Arrington told Bloomberg the plan was to ask for $130 billion in domestic cuts next year and for a 1% spending cap for the next decade. Cause suffering, throttle growth—it’s the Republican way.
At the same time, House Republicans are acknowledging that their budget plan will be delayed. The White House is eager to see that, too. “President Biden has produced a detailed budget that reduces the deficit by $3 trillion over the next decade while continuing to invest in America, and House Republicans should do the same so everybody can truly see how the numbers add up,” White House deputy press secretary Andrew Bates said. Biden's plan taxes the rich and invests in things people need, so yeah, bring on the comparisons.
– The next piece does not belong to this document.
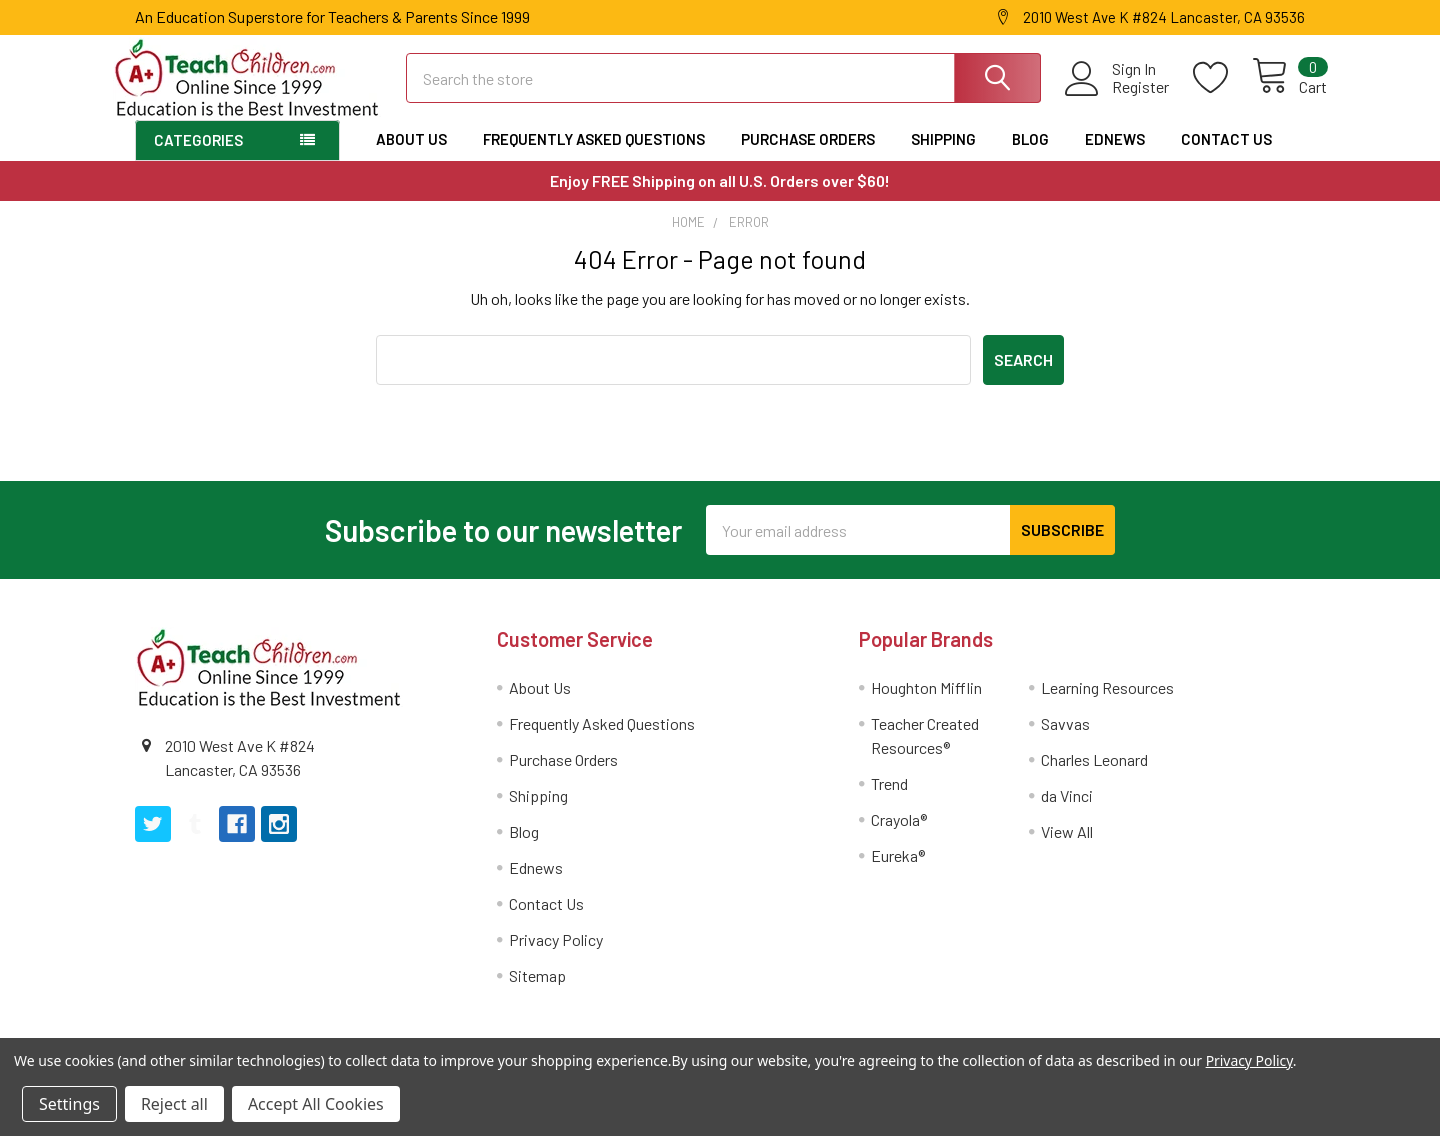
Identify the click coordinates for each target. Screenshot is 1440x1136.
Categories (198, 157)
One thing Republicans aren’t talking about is how, thanks largely to the tax cuts they were so eager to hand to corporations and the wealthiest people, 25% of the national debt was accrued in just four years under Donald Trump. Biden seems likely to mention that, along with the specifics of what Republicans want to cut now, as the debt ceiling fight heats up.
Estimates of the absolute deadline for increasing the debt limit range from early June to as late as September, but if it looks like House Republicans are going to hold it up past the point of no return, economic fallout is likely to start before the ceiling is actually breached.